You seem to be doing fine without my input.


----------



## RowRow (Nov 17, 2011)

I don't think "dropping" the weight is a lifting style at all. It's simply ending the lift at lockout.

As you are not an elite lifter you would probably have more benefit slowly lowering the weight so you get a full rep both a positive and a negative portion of the lift.

In a powerlifting meet I'm pretty sure it is a fail if you drop the weight in some Feds.

It's no different to someone chucking their dumbbells away when they finish a set instead of lowering them, it's lazy IMO.

But on your form itself you seem to raise your backside first then engage your hips then just use your back. I used to have the same issue.

But I have found really dropping my backside down at the start of the lift to simulate an ATG squat and then driving as such greatly helped my deads.

I could never get over 210kg on deads sorted my form and now I'm doing working sets on 230kg+


----------



## Wallace86 (Jan 20, 2013)

RowRow said:


> I don't think "dropping" the weight is a lifting style at all.

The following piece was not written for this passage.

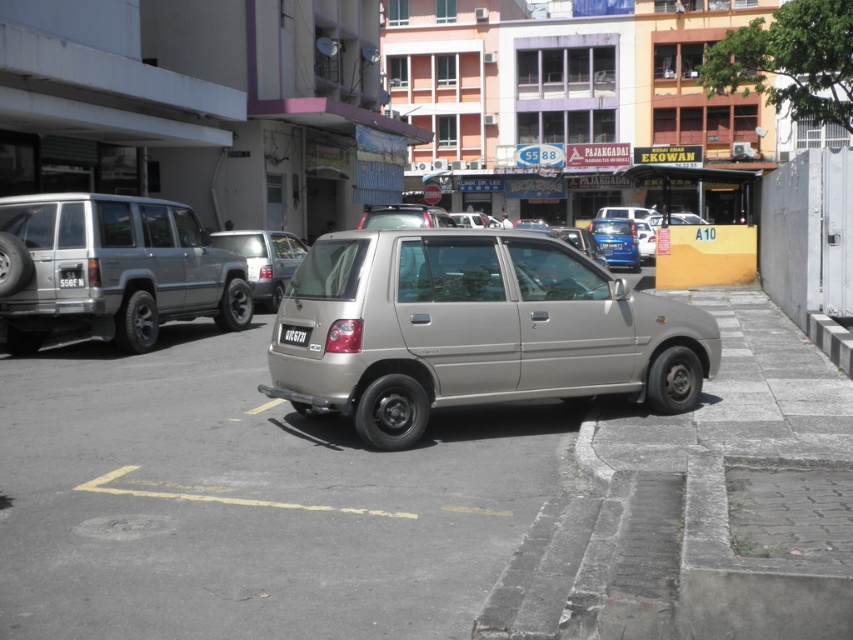 You are a parking attendant checking if the satin silver suv at center fits within the parking space. Considering the size of the black plastic license plate at center, can you determine if the vehicle is too large for the space?

The satin silver suv at center is larger than the black plastic license plate at center. However, the license plate size doesn not determine the parking space size. Therefore, the vehicle size cannot be accurately assessed based on the license plate dimensions alone.

You are a delivery driver who needs to park your vehicle in a narrow alley. You have two options in the parking area shown in the image. Which vehicle between the satin silver minivan at left and the satin silver suv at center has a wider body to consider for space requirements?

It's simply ending the lift at lockout.
> 
> As you are not an elite lifter you would probably have more benefit slowly lowering the weight so you get a full rep both a positive and a negative portion of the lift.
> 
> ...


Il take this into account it's advice and tips. I do do the reps on Deadlifts usually a 5x5 @160kg .. I'd seen Elliot Hulse do this and a few other dudes and used it to work up to a 1MR and doing this style has helped me get up the weight quick.

I appreciate your input this is all I was really looking for a bit off positive critique not a slanging match lol cheers.


----------



## naturalun (Mar 21, 2014)

Fair play good job mate! I can't deadlift very well without straps, it's pathetic lol. Process of strengthening it up though!


----------



## SK50 (Apr 7, 2013)

It would be better to lower it to the ground with a modicum of resistance under gravity with your arms still on the bar.

Elliot Hulse talks some real **** sometimes - I remember him saying he drops it because he doesn't want to cause hypertrophy from the eccentric portion - complete BS


----------



## Wallace86 (Jan 20, 2013)

SK50 said:


> It would be better to lower it to the ground with a modicum of resistance under gravity with your arms still on the bar.
> 
> Elliot Hulse talks some real **** sometimes - I remember him saying he drops it because he doesn't want to cause hypertrophy from the eccentric portion - complete BS


Yeah m8 the reason I was using this method was to go up the weight and feels it helps in doing so.

But I do also do days where I deadlift repping lifting lowering, just used this method do rattle out a few higher lifts and was burnt out and had set a goal last week to reach the 190kg lol.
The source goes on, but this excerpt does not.